Concrete Utopia

After discovering that their Hwang Gung Apartment building is the only thing left standing in Seoul after a devastating earthquake, Myung-hwa (Bo-young Park) does not hesitate to bring in a mother and her young boy from the fallen Dream Palace apartments across the way, although her husband, Min-sung (Seo-joon Park, "Parasite"), questions it.  When the residents gather and decide they need a leader, chairwoman of the Hwang Gung Apartments Women’s Association Keum-ae (Sun-young Kim) says they need someone selfless, like Young-tak (Byung-hun Lee, "I Saw the Devil"), who had rushed in earlier to put out a fire in a first floor apartment.  The new Resident Delegate quickly establishes a rule that no outsiders be allowed into their “Concrete Utopia.”

Laura's Review: B

South Korea’s submission for the 2024 International Oscar is both a disaster movie and a Serlingesque exploration of human behavior in an apocalyptic situation.  Cowriter (with Shin-ji Lee)/director Eom Tae-hwa’s production is not as slick as some, scenes amidst rubble appearing stage bound, but he’s assembled a fine cast who turn over every facet of the human condition.
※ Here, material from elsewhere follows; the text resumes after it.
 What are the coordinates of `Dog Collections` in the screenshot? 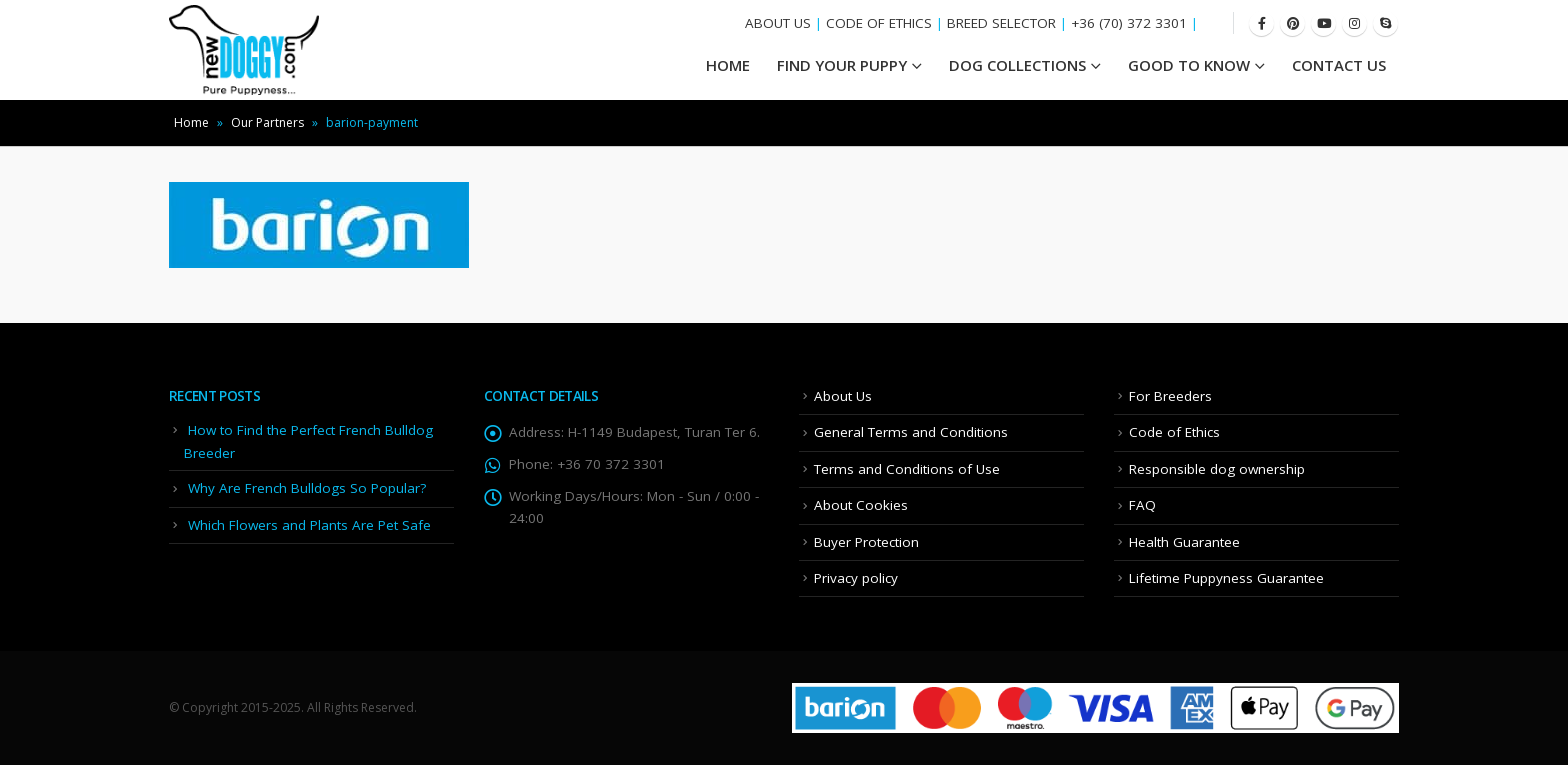 It's located at (1017, 65).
Since ‘The Shelter’ appeared on ‘The Twilight Zone’ in 1961, compassion versus survival has been an evergreen theme in popular culture, but Tae-hwa expands upon the idea with varying shades of gray and a structure which flashes back to revelatory details.  Just after Young-tak, who few seem to know much about, is elected Resident Delegate, a flashback reveals Min-sung trying to aid a woman caught beneath a bus.  He’s the last one to run as an after shock threatens.  Young-tak makes him head of the Anti-Crime Force, a position which will mean more rations for him and Myung-hwa, a boon for the outsiders she secretly continues to help, many of whom are squatting in a Hwang Gung apartment.  But what Min-sung sees outside in increasingly frigid temperatures gives him pause and when a resident accuses Young-tak’s people of murdering others for a loaf of bread, Myung-hwa begins to question things, including her own husband.  The arrival of Hye-won (Ji-hu Park), the daughter of an apartment owner who has battled her way back home, further complicates straining resident relations and she and Myung-hwa make a startling discovery that shatters a foundational belief of Hwang Gung residents.
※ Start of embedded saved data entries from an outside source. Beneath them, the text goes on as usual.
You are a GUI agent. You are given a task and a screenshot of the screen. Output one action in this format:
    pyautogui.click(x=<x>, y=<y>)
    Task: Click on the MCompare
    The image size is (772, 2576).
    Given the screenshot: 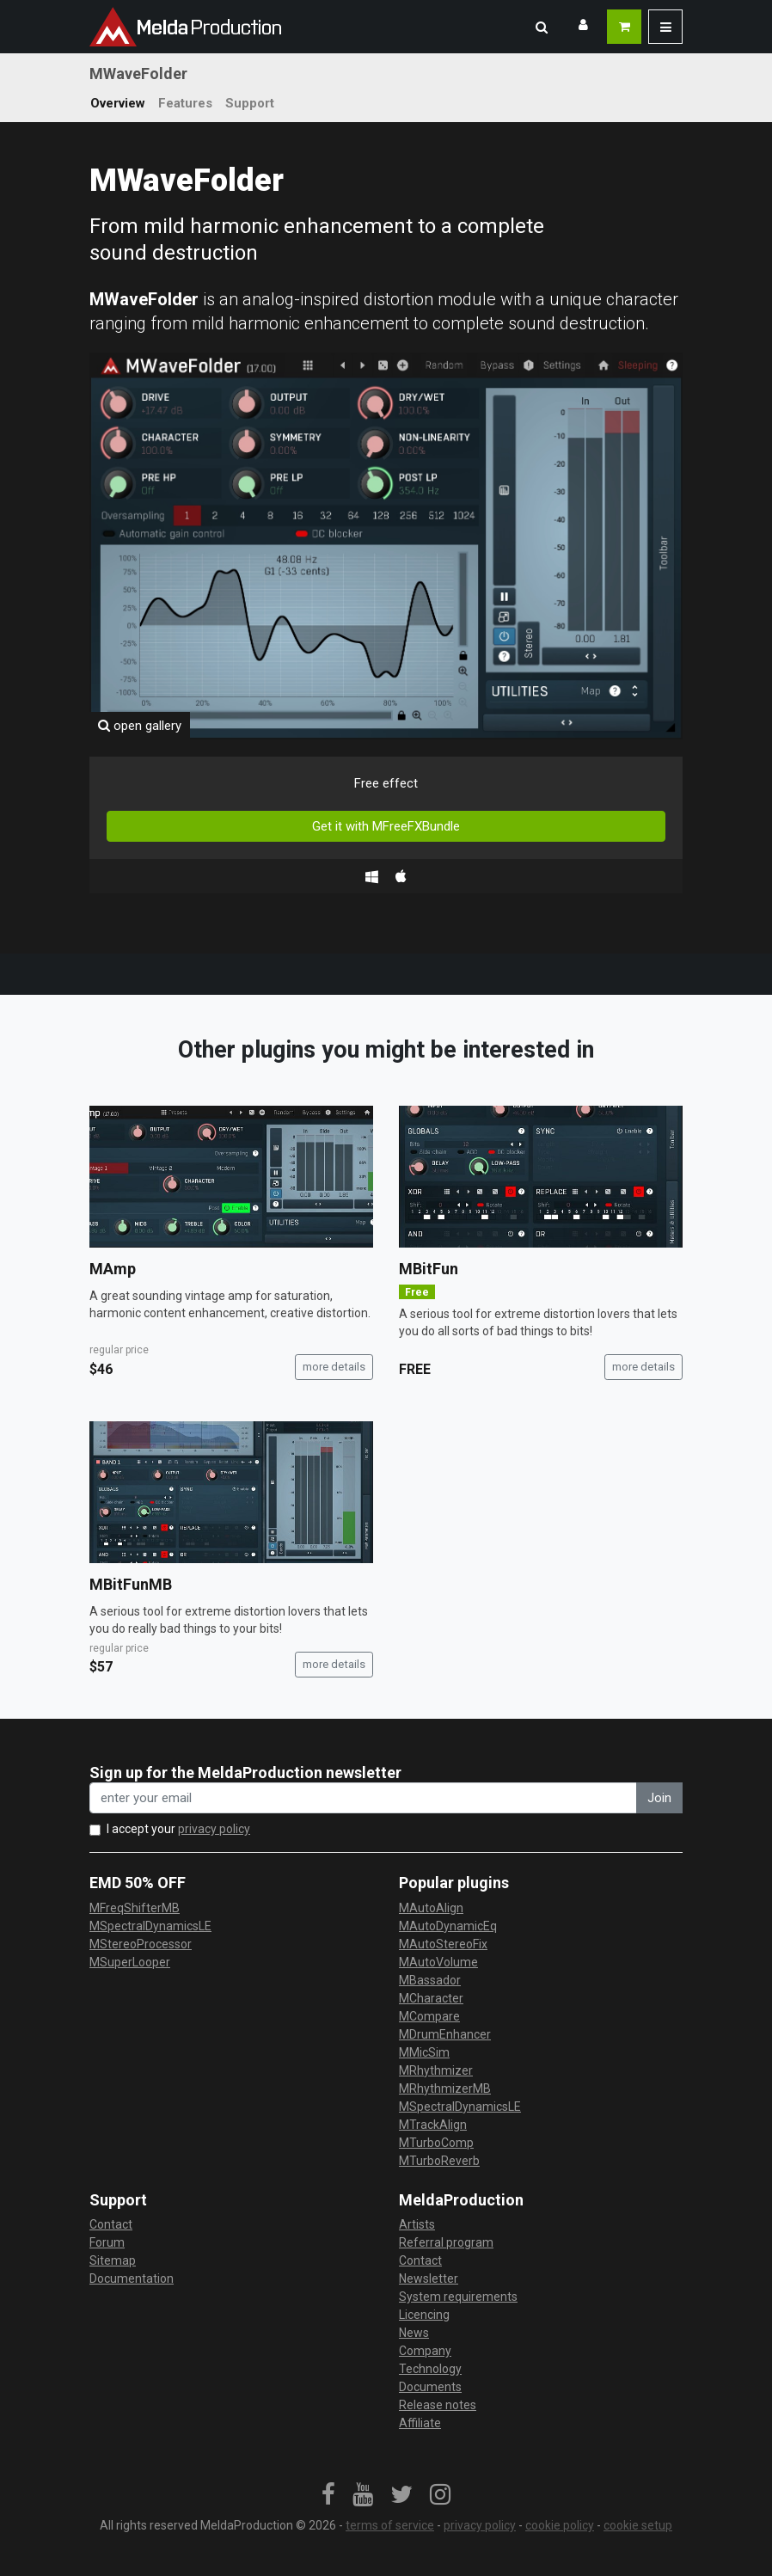 What is the action you would take?
    pyautogui.click(x=429, y=2016)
Tae-hwa has larded his social study with action, violence and suspense, his climax a shocking series of discoveries and actions.   Seo-joon Park makes Min-sung a convincingly flawed hero, a good man who wavers in the face of his own survival, a nice contrast to Bo-young Park, whose character’s values never waver.  The actors navigate the marital issues this raises while maintaining a bond they return to in the final act.  Byung-hun Lee brings his character from unknown quantity to bold, confident leader, long held resentments fueling outrageous actions.  Support is solid across the board, many contributing elements to Tae-hwa’s societal tapestry.

“Concrete Utopia” may not have the artistry of 2020’s “Parasite,” but it sports a fine cast and goes beyond its post-apocalyptic genre trappings to mine thought-provoking drama.

Robin's Review: B

Lotte Entertainment and 815 Pictures open "Concrete Utopia" in NY and LA theaters on 12/8/23, wide on 12/15/23.